Fixing tags on Azure invoices

Merging two CSV files using Pandas in Python 3 on Linux is a quick and easy process that can save you a lot of time and effort, however in my case I used other script to extract specific tag values from a CSV file, converts them into a JSON object, and writes them to a new CSV file, in that way I provided a workaround for those tags wanted.
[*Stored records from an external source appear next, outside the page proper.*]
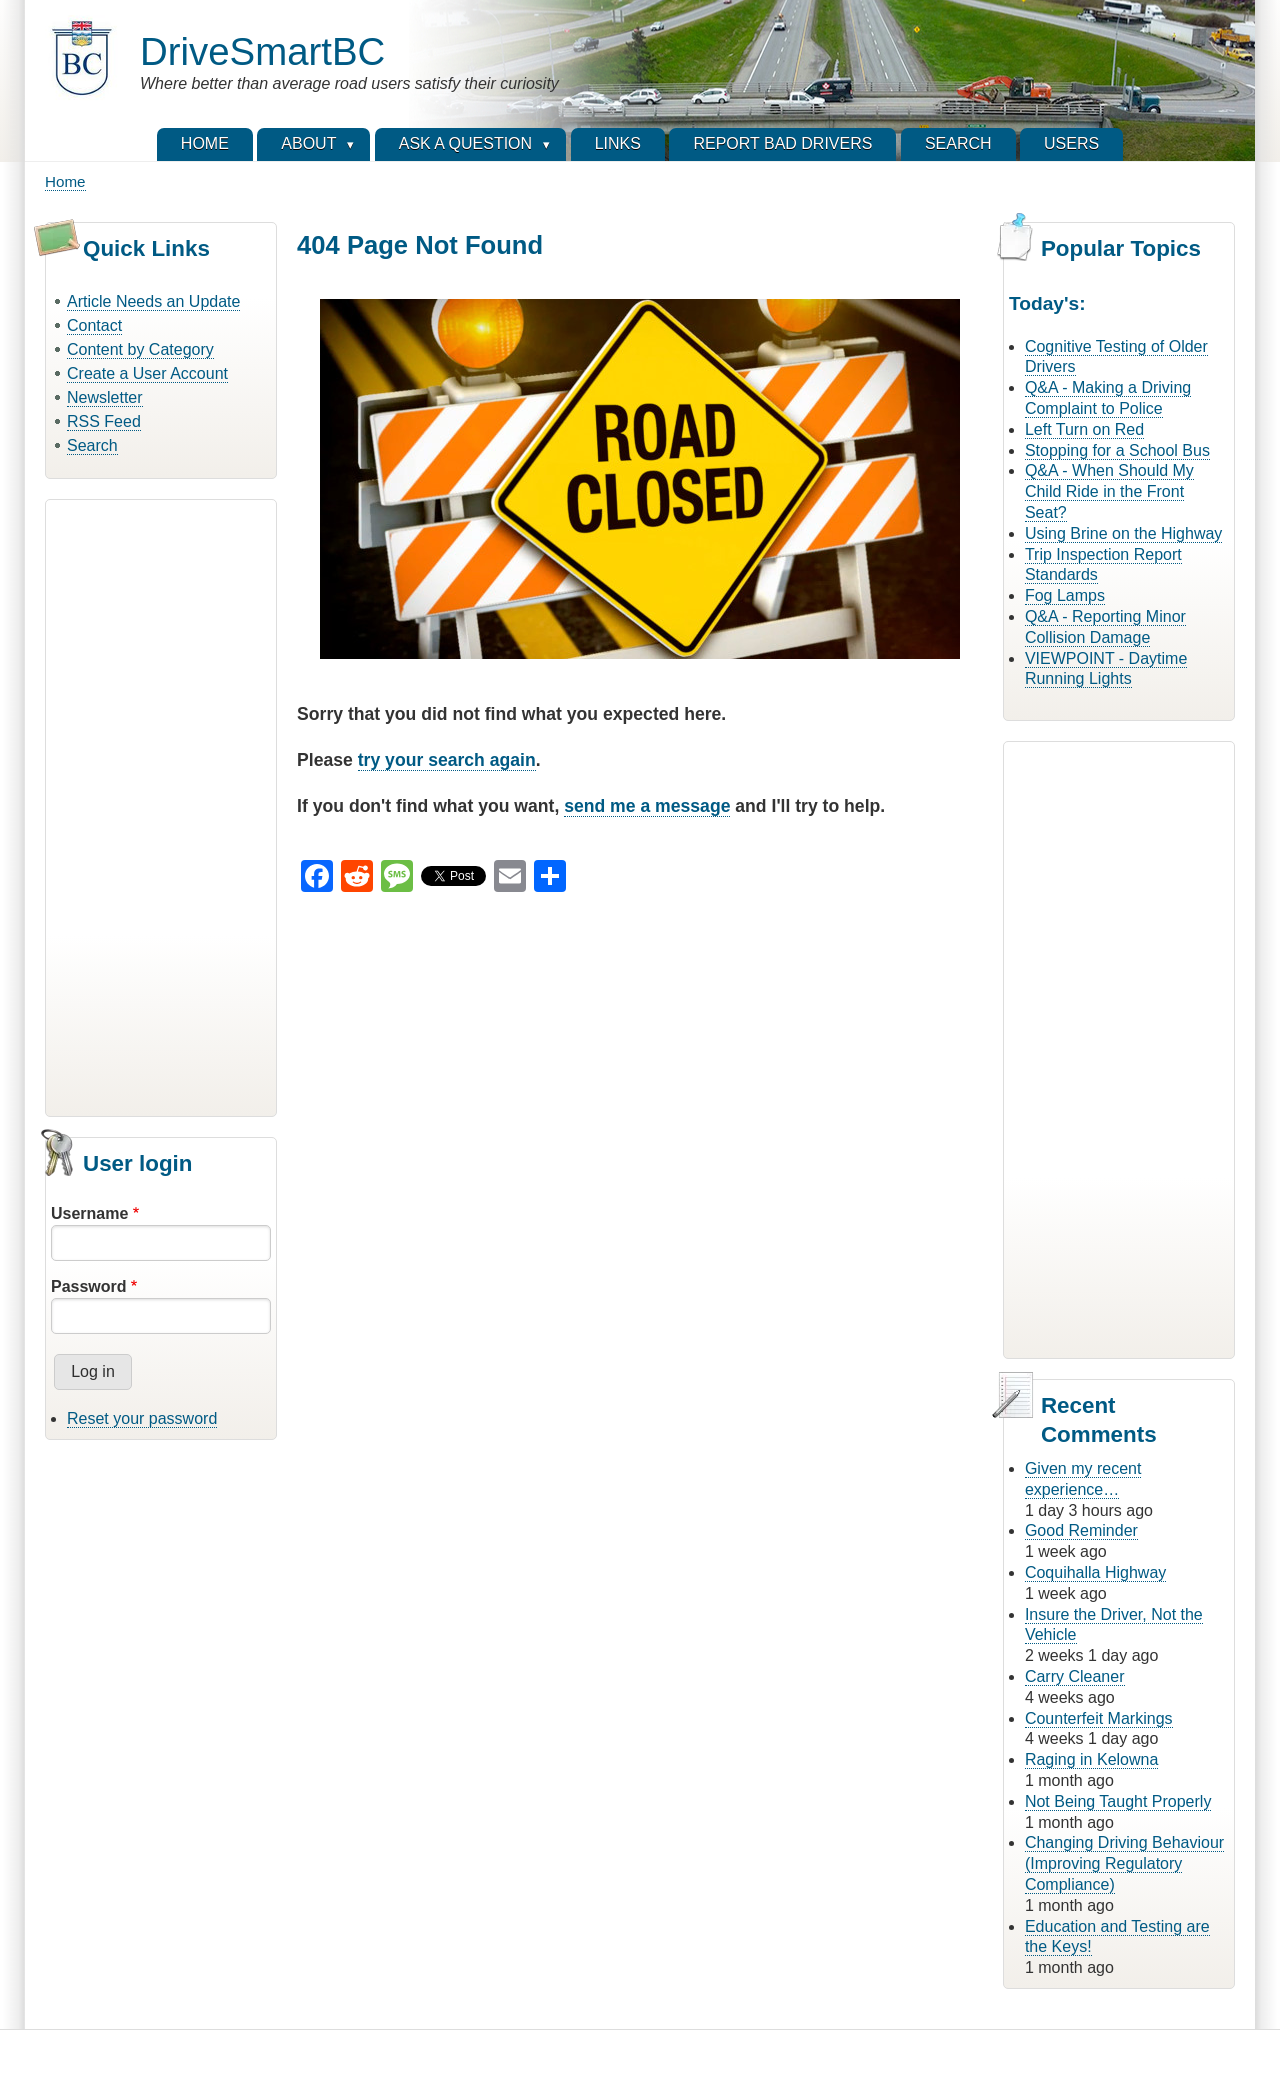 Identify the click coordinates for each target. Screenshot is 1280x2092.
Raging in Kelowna (1091, 1759)
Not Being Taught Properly (1118, 1801)
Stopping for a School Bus (1117, 450)
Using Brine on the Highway (1123, 533)
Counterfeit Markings (1099, 1718)
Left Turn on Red (1084, 429)
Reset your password (142, 1418)
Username (89, 1213)
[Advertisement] (161, 805)
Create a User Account (147, 373)
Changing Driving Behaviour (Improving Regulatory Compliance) (1124, 1863)
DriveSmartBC (262, 51)
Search (92, 445)
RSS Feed (104, 421)
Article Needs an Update (153, 301)
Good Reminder (1081, 1530)
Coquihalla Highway (1095, 1572)
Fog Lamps (1065, 595)
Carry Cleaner (1075, 1676)
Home (65, 181)
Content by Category (140, 349)
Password (89, 1286)
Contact (94, 325)
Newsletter (105, 397)
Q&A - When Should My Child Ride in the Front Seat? (1109, 491) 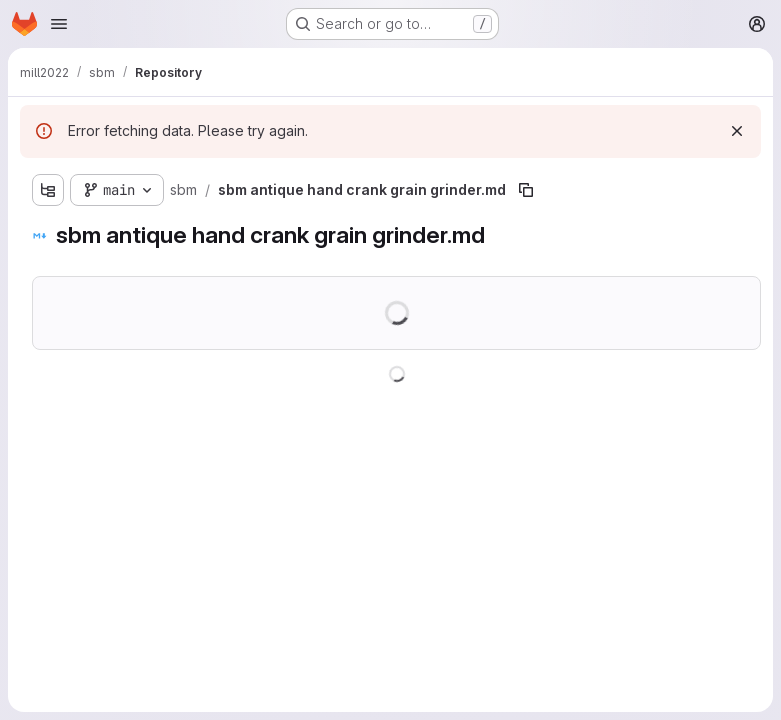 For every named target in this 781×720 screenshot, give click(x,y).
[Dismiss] (737, 131)
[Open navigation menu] (59, 24)
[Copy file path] (526, 190)
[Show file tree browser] (48, 190) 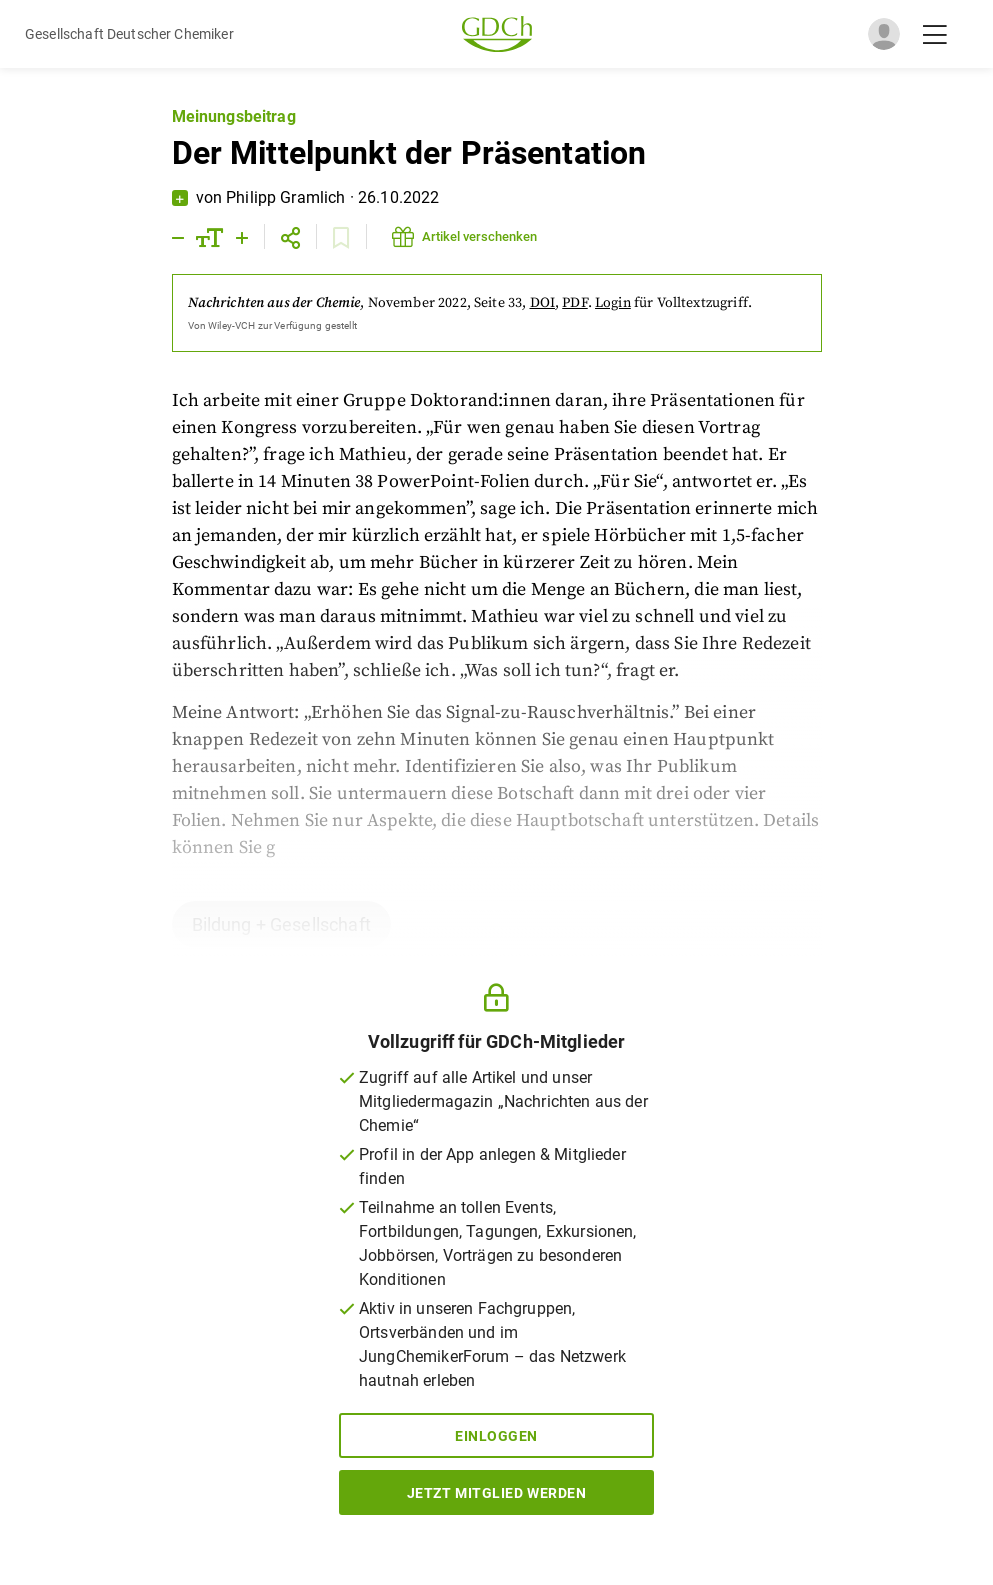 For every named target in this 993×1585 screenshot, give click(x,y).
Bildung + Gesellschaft (281, 924)
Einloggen (496, 1436)
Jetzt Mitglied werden (497, 1493)
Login (613, 303)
The following code extracts the content from the specified column(tags) and stores it in a new DataFrame, then it writes the new DataFrame to a CSV file named tags.csv.

#!/bin/python3

import csv
import json
import os

import pandas as pd

# VARIABLES
columna = 1 # columna de tags
tags = ['Accounting', 'Contact', 'Name', 'costCenter', 'Entity']
rowcount = 0
filename="tags.csv" # name of the new csv file
path=os.getcwd()

# read the CSV file into a pandas DataFrame
df = pd.read_csv(path+"/demo.csv")

# extract the whole content from the "column_name" column
column_content = df['Tags']

df = pd.DataFrame(column_content)
df.to_csv('tags.csv')

# Open the CSV file and create a reader object
with open('tags.csv', 'r') as f:
    reader = csv.reader(f)
    
# Extract the desired column and store it in a list
    column = []
    for row in reader:
        column.append(row[columna])

#iterating through the whole file
for row in open("tags.csv"):
  rowcount+= 1 # more and less 62209 rows

with open('file1.csv', mode='w', newline='') as file:
    writer = csv.writer(file)
    # writing headers
    writer.writerow(tags)

    for i in range(1,rowcount):
        row = column[i]

        # print(row) # debug

        jaxon = "{" + row + "}"

        # print(" ") # debug

        # Parse the content string as a JSON object
        json_content = json.loads(jaxon)
        n = 0
        account = []
        for x in tags:
            try:
                value = json_content[tags[n]]
                n = n+1
            except (KeyError,IndexError,TypeError):
                value = "-"
                n = n+1
            account.append(value)
            # print(value)
            # print("")
            # print(account) 

        writer.writerow(account)

# delete .csv
os.remove(filename)

# read from file1
df = pd.read_csv('file1.csv')
df.index.name = 'index'
# write + index from file1 to file2
df.to_csv('file1.csv')

The following script reads the .csv file named demo.csv using Pandas, sets the index name of the DataFrame, and writes the DataFrame to a new .csv file named file2.csv.

#!/bin/python3

import os

import pandas as pd

# pandas parameters:
pd.options.display.max_columns = None
pd.options.display.max_rows = None
path=os.getcwd()

# read the CSV file into a pandas DataFrame
df = pd.read_csv(path+"/demo.csv")
# write + index from file1 to file2
df.index.name = 'index'
df.to_csv('file2.csv')

And finally the next script merges two CSV files named file2.csv and file1.csv, and writes the merged DataFrame to a new .csv file named merged_file.csv, also I deleted the original .csv files to avoid confusion and redundancy.

#!/bin/python3

import os

import pandas as pd

# Load the two CSV files into dataframes
df1 = pd.read_csv("file2.csv")
df2 = pd.read_csv("file1.csv")

# Merge the dataframes based on the shared column
merged_df = pd.merge(df1, df2, on="index")

# Write the merged dataframe to a new CSV file
merged_df.to_csv("merged_file.csv", index=False)

# delete .csv
os.remove("file2.csv")
os.remove("file1.csv")

You can use a main.py to call the modules:

#!/bin/python3

from modules import builder_f1, control_f2, merge

Hope the above solution it can be useful.